It is an oft-told story, indeed it is one of the legendary rebirth stories in Canadian art, how Maggs, who had garnered his first reputation as a successful magazine art director, suddenly, at age 47, gave it all over to become an artist. Most of the pieces in the current Hobbs show date from only a few years after this momentous change of direction.

What lent Maggs's early photo-work a good deal of its power and distinction was, first, the utterly unflinching examination, by camera, to which he subjected his subjects and, second, the fact that this examination was normally carried out in an ongoing, serial way. His Liz Magor, 36 Frontal Views from 1981, for example, samples his subject's comely visage in an almost encyclopedic manner, adding photo after photo of the famously elusive artist until she accumulates into a multiviewed, composite vision of herself. The way the 36 head-and-shoulder views are arranged (four rows high, each nine photos wide), you find yourself scanning through all the variants until something untoward happens. In the second photograph over, third row down, for example, Magor's eyes suddenly look heavy (it must have been uncomfortable posing for such a protracted session) and she looks suspicious, for an instant, of the whole enterprise. Then, the sang-froid resumes. In the end, you feel almost prurient, searching out the momentarily particular this way in Maggs's ongoing relentlessness.

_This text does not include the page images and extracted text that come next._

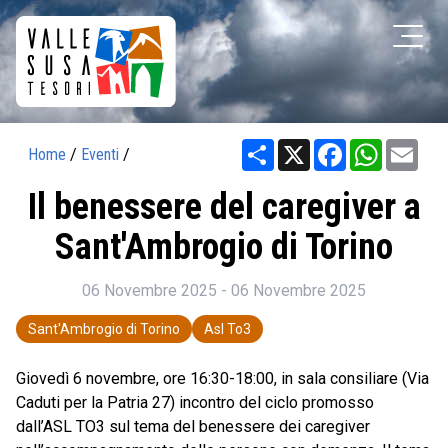
Share
X
Facebook
WhatsAp
Ema
Home
/
Eventi
/
Il benessere del caregiver a
Sant'Ambrogio di Torino
06 Novembre 2025 - 06 Novembre 2025
Sant'Ambrogio di Torino
Asl To3
Giovedì 6 novembre, ore 16:30-18:00, in sala consiliare (Via
Caduti per la Patria 27) incontro del ciclo promosso
dall’ASL TO3 sul tema del benessere dei caregiver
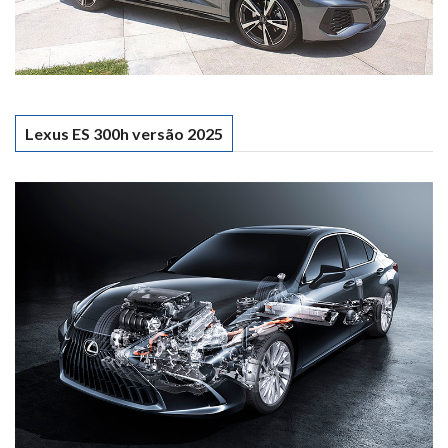
Lexus ES 300h versão 2025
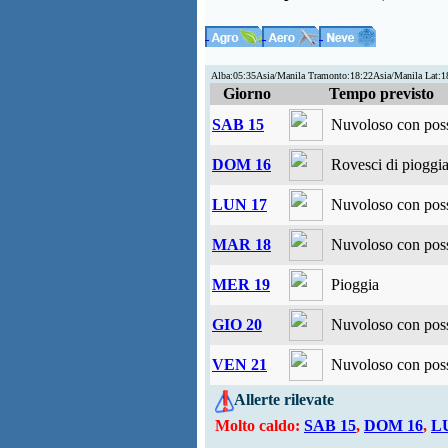
Alba:05:35Asia/Manila Tramonto:18:22Asia/Manila Lat:
Giorno
Tempo previsto
SAB 15
Nuvoloso con possi
DOM 16
Rovesci di pioggi
LUN 17
Nuvoloso con possi
MAR 18
Nuvoloso con possi
MER 19
Pioggia
GIO 20
Nuvoloso con possi
VEN 21
Nuvoloso con possi
Allerte rilevate
Molto caldo:
SAB 15
,
DOM 16
,
L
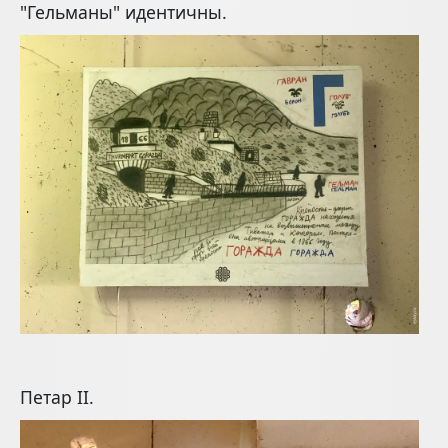
"Гельманы" идентичны.
Петар II.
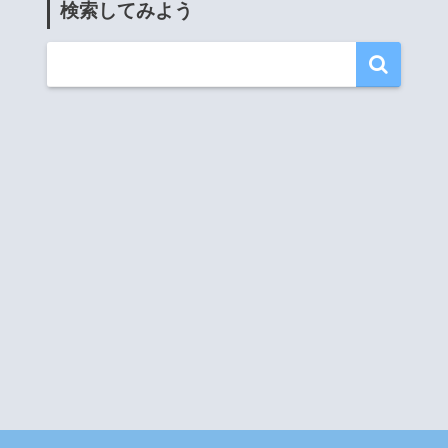
検索してみよう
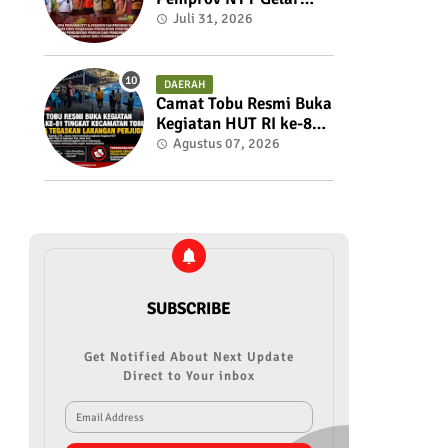
Rakor Untuk Membahas
Juli 31, 2026
dan Menyelaraskan
Draft Nota
Kesepahaman
DAERAH
Camat Tobu Resmi Buka
Kegiatan HUT RI ke-81
Tingkat Kecamatan
Agustus 07, 2026
Tobu, Panitia Tegaskan
Larangan Perjudian
SUBSCRIBE
Get Notified About Next Update
Direct to Your inbox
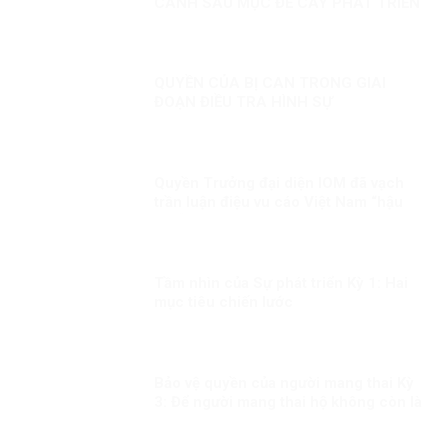
CÀNH SÂU MỤC ĐỂ CÂY PHÁT TRIỂN
QUYỀN CỦA BỊ CAN TRONG GIAI
ĐOẠN ĐIỀU TRA HÌNH SỰ
Quyền Trưởng đại diện IOM đã vạch
trần luận điệu vu cáo Việt Nam “hậu
thuẫn” cho tội phạm buôn bán người
của băng nhóm BPSOS!
Tầm nhìn của Sự phát triển Kỳ 1: Hai
mục tiêu chiến lước
Bảo vệ quyền của người mang thai Kỳ
3: Để người mang thai hộ không còn là
người yếu thế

Check out as well, on the second floor, the maquette, for Maggs's brilliant portrait of the great photographer Andre Kertesz (1894-1985). Here, in the course of 144 serially arranged, head-and-shoulders photos, the venerable Kertesz appears to revolve slowly, photo by photo, as if he were on a turntable -- until he is back, spatially speaking, where he began. $2,500-$25,000. Until March 15, 137 Tecumseth St., Toronto; 416-504-3699. Charles Goldman at Robert Birch The title of the refreshing Birch Gallery exhibition by Charles Goldman, who lives and works in Brooklyn, N.Y., is PTGS, which, I guess, is a compressing of the word "paintings." Goldman is currently represented, as well, by Infinitely Intersecting Orbits, his winter-long installation at the Toronto Sculpture Garden, a couple of blocks west of the gallery.

Both of these incarnations of Goldman's sensibility trade on the artist's fascination with the measurement and layout of spatial configurations. His Sculpture Garden work consists of a grid of 15 metal tetherball poles, three metres high. The ball, tethered to each pole by a two-metre length of rope, is attached there to a rotating caster so that, unlike with the normal game, the ball doesn't coil itself around the pole when struck, but instead keeps circling. What does happen, though, is that when several balls are struck, their orbits (which are positioned to intersect) form infinity symbols in space. Watching this is a lot more absorbing than merely watching your ball twist tightly onto its pole.

Goldman's paintings (or "PTGS") are equally diverting -- in just as open and simple a way. Well, deceptively open and deceptively simple, then. He calls them Distance Paintings. And while each looks at first like a gathering of curving bands of colour randomly arranged -- either blue, white or red on monotonal or shiny metal grounds (in configurations that look sort of like slot-racing track layouts) -- the truth is that these paintings are carefully proscribed, their baroque twists and turns measuring out a previously decided-upon length: 50 metres, 60 metres, and so on. (In this regard, they align themselves with the conceptual rigour of paintings by Halifax conceptualist Gerald Ferguson.) And no matter how spatially convulsive the twists and turns of Goldman's bands of colour are, all the bands ultimately connect, end to end: a closed system. This apparently vagrant energy, now brought to closure, really heats things up along the way -- resulting in an expressionist fervour accelerated first by the drips and gobs of pigment and muss that get onto the backgrounds and then by the graphic strain you can feel in getting the bands to join. Cool though they might seem at first, these paintings are really hot little pressure cookers of frenetic activity. $1,200-$2,800 (U.S.). Until Feb. 22, 241 King St. E., Toronto; 416-955-9410. The Toronto Sculpture Garden runs until April 15.